[DATA FOR THE TASK — start]

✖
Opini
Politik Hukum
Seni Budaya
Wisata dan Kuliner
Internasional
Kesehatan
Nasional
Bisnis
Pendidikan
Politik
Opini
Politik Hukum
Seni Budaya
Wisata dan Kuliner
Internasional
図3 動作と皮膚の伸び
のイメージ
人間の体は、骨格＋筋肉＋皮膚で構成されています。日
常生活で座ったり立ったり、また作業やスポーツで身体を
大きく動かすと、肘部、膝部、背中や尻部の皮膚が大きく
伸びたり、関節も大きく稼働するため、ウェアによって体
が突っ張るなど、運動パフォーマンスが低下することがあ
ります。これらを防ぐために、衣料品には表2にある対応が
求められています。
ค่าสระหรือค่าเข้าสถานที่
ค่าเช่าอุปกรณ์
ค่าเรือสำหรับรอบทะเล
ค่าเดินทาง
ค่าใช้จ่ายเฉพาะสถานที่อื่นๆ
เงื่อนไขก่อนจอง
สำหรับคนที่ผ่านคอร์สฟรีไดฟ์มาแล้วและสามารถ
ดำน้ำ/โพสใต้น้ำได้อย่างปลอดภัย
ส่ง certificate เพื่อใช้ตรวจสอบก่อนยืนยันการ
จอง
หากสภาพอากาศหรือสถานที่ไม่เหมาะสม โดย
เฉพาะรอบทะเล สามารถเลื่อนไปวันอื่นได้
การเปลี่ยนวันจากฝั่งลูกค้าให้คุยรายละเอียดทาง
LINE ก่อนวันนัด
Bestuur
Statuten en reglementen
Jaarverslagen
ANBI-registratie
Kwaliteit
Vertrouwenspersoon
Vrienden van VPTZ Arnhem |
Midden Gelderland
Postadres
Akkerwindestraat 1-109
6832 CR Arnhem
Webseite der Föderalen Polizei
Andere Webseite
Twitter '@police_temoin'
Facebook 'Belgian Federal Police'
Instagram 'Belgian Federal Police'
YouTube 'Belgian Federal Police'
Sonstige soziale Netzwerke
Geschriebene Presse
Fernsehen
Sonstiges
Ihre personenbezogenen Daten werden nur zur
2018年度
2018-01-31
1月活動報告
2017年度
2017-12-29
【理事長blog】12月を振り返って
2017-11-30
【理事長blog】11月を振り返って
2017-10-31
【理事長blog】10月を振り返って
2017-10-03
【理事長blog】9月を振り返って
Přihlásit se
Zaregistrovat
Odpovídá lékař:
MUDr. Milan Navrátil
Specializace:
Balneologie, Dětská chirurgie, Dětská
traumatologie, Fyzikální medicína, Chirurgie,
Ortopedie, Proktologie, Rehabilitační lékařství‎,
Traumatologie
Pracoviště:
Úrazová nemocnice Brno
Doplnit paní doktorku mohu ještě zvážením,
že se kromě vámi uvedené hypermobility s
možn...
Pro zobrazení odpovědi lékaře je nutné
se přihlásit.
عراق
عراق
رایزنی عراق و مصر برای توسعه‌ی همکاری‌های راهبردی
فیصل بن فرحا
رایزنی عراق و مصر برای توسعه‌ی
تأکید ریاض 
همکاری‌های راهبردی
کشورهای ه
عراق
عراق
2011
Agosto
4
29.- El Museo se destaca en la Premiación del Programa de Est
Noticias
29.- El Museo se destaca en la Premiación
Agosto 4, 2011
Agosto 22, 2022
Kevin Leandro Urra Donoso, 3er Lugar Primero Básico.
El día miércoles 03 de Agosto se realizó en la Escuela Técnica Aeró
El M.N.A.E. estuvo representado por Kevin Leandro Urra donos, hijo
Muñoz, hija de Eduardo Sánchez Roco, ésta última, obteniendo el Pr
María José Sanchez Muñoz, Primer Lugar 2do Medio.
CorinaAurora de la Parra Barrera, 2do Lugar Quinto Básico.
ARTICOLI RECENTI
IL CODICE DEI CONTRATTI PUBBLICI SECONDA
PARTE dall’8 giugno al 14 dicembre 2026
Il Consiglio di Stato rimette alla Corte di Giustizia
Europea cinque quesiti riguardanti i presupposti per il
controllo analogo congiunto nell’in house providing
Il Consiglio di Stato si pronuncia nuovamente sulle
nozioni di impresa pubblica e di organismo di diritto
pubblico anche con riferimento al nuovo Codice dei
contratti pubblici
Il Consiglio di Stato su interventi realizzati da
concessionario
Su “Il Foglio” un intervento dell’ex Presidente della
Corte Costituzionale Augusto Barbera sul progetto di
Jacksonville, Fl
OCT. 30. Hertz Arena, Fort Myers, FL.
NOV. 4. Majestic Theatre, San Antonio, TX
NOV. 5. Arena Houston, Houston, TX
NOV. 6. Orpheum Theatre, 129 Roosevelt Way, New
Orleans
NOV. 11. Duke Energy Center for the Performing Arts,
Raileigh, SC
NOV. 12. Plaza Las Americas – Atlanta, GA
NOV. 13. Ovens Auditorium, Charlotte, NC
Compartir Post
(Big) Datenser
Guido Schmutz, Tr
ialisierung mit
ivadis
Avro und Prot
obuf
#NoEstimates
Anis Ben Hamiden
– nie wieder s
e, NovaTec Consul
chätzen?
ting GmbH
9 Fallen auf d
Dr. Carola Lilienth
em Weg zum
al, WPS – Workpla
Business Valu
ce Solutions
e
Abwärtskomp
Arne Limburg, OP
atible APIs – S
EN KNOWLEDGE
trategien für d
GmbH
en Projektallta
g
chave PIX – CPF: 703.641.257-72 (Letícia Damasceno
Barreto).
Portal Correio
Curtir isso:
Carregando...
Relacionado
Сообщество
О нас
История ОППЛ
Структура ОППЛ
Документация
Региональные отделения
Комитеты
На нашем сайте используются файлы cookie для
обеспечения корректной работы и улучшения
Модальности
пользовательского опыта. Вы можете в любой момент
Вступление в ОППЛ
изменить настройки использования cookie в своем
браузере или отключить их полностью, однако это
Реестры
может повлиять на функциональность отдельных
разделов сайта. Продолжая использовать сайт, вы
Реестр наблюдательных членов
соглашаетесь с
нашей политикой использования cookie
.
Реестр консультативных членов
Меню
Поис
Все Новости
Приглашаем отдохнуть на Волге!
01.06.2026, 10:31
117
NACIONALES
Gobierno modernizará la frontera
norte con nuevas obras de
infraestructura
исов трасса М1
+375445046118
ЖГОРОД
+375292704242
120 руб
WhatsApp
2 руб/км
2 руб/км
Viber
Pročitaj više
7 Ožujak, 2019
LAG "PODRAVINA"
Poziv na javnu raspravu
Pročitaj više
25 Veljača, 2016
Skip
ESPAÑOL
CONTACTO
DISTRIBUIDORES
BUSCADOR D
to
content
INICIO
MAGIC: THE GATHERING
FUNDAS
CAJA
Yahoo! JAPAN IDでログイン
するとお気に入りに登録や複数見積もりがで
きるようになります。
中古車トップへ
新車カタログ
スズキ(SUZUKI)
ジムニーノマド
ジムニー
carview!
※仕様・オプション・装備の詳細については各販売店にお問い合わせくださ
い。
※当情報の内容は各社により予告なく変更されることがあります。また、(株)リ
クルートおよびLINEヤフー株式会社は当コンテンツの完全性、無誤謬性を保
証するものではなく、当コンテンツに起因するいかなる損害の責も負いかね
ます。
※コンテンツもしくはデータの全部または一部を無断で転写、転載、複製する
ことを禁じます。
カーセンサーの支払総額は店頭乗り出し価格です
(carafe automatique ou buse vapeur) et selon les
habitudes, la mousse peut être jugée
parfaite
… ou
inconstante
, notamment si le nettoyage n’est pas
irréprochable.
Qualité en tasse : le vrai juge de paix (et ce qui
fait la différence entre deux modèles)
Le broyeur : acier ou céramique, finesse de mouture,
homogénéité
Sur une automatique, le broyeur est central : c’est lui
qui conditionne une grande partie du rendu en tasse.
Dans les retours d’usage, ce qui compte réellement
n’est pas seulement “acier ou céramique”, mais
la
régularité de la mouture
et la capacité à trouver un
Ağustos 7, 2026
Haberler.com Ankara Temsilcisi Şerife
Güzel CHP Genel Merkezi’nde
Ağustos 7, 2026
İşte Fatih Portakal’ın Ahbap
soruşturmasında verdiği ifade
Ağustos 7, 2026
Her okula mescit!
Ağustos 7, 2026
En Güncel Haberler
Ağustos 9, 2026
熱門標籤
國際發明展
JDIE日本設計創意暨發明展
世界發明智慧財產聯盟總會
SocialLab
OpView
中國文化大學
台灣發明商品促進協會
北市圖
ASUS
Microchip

[DATA FOR THE TASK — finish]

> _TASK TO COMPLETE_:
Among the lines above, find those that contain the word "توسعه" and copy them.

> _RESPONSE BOX_:
رایزنی عراق و مصر برای توسعه‌ی همکاری‌های راهبردی
رایزنی عراق و مصر برای توسعه‌ی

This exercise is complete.